ASSIGNMENT:
What follows is a listing; repeat exactly, and only, its lines from the one holding "Trauerspiel um Stuttgart 21 noch weiteren" through the last, leaving any pictures out.

MATERIAL FOR THIS EXERCISE:

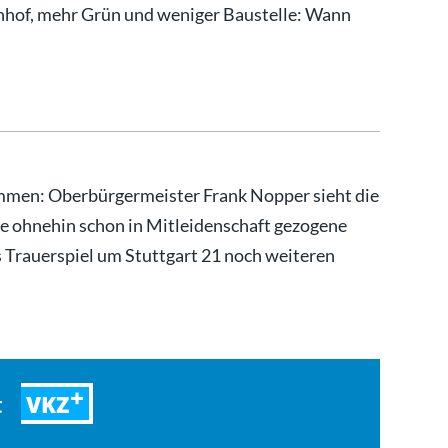
hof, mehr Grün und weniger Baustelle: Wann
kommen: Oberbürgermeister Frank Nopper sieht die
se ohnehin schon in Mitleidenschaft gezogene
 Trauerspiel um Stuttgart 21 noch weiteren
VKZ
t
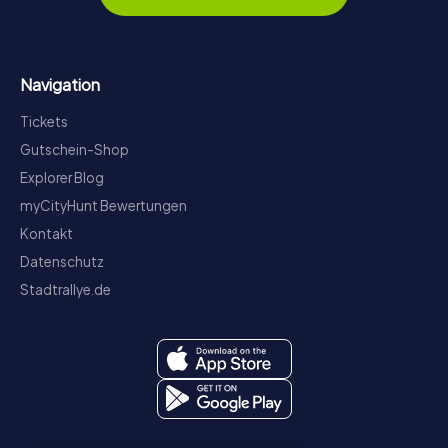
Navigation
Tickets
Gutschein-Shop
Explorer Blog
myCityHunt Bewertungen
Kontakt
Datenschutz
Stadtrallye.de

WRITTEN ANSWER:
 Trauerspiel um Stuttgart 21 noch weiteren
VKZ
t
Navigation
Tickets
Gutschein-Shop
Explorer Blog
myCityHunt Bewertungen
Kontakt
Datenschutz
Stadtrallye.de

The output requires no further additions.